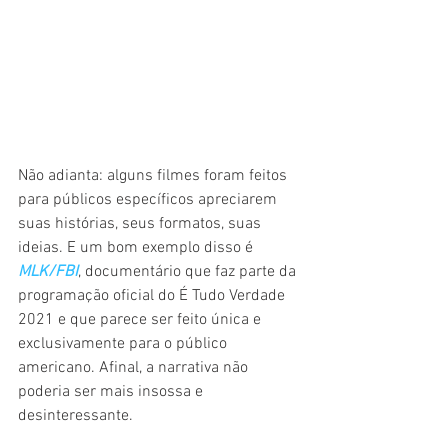
Não adianta: alguns filmes foram feitos 
para públicos específicos apreciarem 
suas histórias, seus formatos, suas 
ideias. E um bom exemplo disso é 
MLK/FBI
, documentário que faz parte da 
programação oficial do É Tudo Verdade 
2021 e que parece ser feito única e 
exclusivamente para o público 
americano. Afinal, a narrativa não 
poderia ser mais insossa e 
desinteressante.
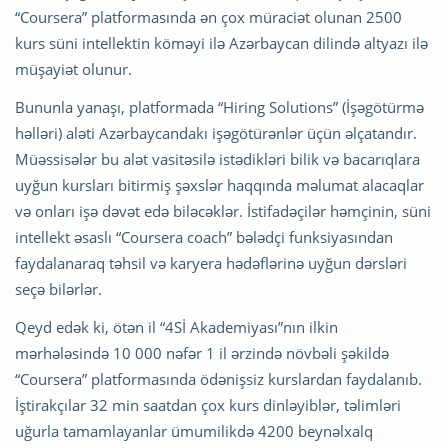
“Coursera” platformasında ən çox müraciət olunan 2500
kurs süni intellektin köməyi ilə Azərbaycan dilində altyazı ilə
müşayiət olunur.
Bununla yanaşı, platformada “Hiring Solutions” (İşəgötürmə
həlləri) aləti Azərbaycandakı işəgötürənlər üçün əlçatandır.
Müəssisələr bu alət vasitəsilə istədikləri bilik və bacarıqlara
uyğun kursları bitirmiş şəxslər haqqında məlumat alacaqlar
və onları işə dəvət edə biləcəklər. İstifadəçilər həmçinin, süni
intellekt əsaslı “Coursera coach” bələdçi funksiyasından
faydalanaraq təhsil və karyera hədəflərinə uyğun dərsləri
seçə bilərlər.
Qeyd edək ki, ötən il “4Sİ Akademiyası”nın ilkin
mərhələsində 10 000 nəfər 1 il ərzində növbəli şəkildə
“Coursera” platformasında ödənişsiz kurslardan faydalanıb.
İştirakçılar 32 min saatdan çox kurs dinləyiblər, təlimləri
uğurla tamamlayanlar ümumilikdə 4200 beynəlxalq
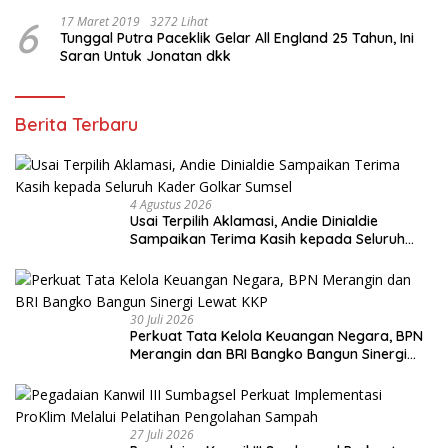
6
17 Maret 2019
3272 Lihat
Tunggal Putra Paceklik Gelar All England 25 Tahun, Ini
Saran Untuk Jonatan dkk
Berita Terbaru
4 Agustus 2026
Usai Terpilih Aklamasi, Andie Dinialdie
Sampaikan Terima Kasih kepada Seluruh
Kader Golkar Sumsel
30 Juli 2026
Perkuat Tata Kelola Keuangan Negara, BPN
Merangin dan BRI Bangko Bangun Sinergi
Lewat KKP
27 Juli 2026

━━━━━━━━

■ AIM OF THE TASK ■
Print, exactly and with no pictures, the lines of the listing above starting at the one that has "faz parte da" and ending at the one that has "həlləri) aləti Azərbaycandakı", both included.

■ RESULT OF THE TASK ■
, documentário que faz parte da 
programação oficial do É Tudo Verdade 
2021 e que parece ser feito única e 
exclusivamente para o público 
americano. Afinal, a narrativa não 
poderia ser mais insossa e 
desinteressante.
“Coursera” platformasında ən çox müraciət olunan 2500
kurs süni intellektin köməyi ilə Azərbaycan dilində altyazı ilə
müşayiət olunur.
Bununla yanaşı, platformada “Hiring Solutions” (İşəgötürmə
həlləri) aləti Azərbaycandakı işəgötürənlər üçün əlçatandır.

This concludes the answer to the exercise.